INTERNATIONAL. Any proposal to rescue the US financial system will fail to avert a recession said Marc Faber, the Swiss fund manager and Gloom Boom & Doom editor and publisher, now based in Thailand.

A stock rally in the event that a package is approved will be temporary and should be used as ’an opportunity’ to sell, said Faber.

"The rejection of the package is good because it shows that some people in the US are still sane," Faber said in a phone interview with Bloomberg. "A bailout will not buy the US a way out. The government is less powerful than markets in fixing this mess."

"Most of the investment community are focusing on the financial crisis," Faber told TV newswire last night.

"But what they should be focusing on is that earnings will continue to disappoint for a long time, and that global growth is going to go down substantially. Most economies already today are in recession."

Noting that the US Dollar should continue to find support as investors rush to try and re-pay their debts "I think gold will be a relatively good investment under any kind of scenario until the US government bans the ownership of Gold in the United States.

"They are very good at changing the rules of the game – now banning short sales [of financial and other US equities].

"So yes – physical gold, you should own. Not derivatives with Citigroup, J.P.Morgan, UBS and investment banks, but physical and outside the US."

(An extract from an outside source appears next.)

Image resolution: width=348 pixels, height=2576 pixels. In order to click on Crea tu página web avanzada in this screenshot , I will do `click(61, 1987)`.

Any rebound in equities triggered by an eventual rescue package for the US financial system will not lead to ’new highs’ for stock markets.

"We live in very uncertain times and nobody knows the extent of the damage from the slowdown of credit growth," he said. "It will be good to diversify."

The economy probably shrank in the third quarter. A further contraction is likely in the next two quarters, some economists predicted, making the recession the longest since 1981-82.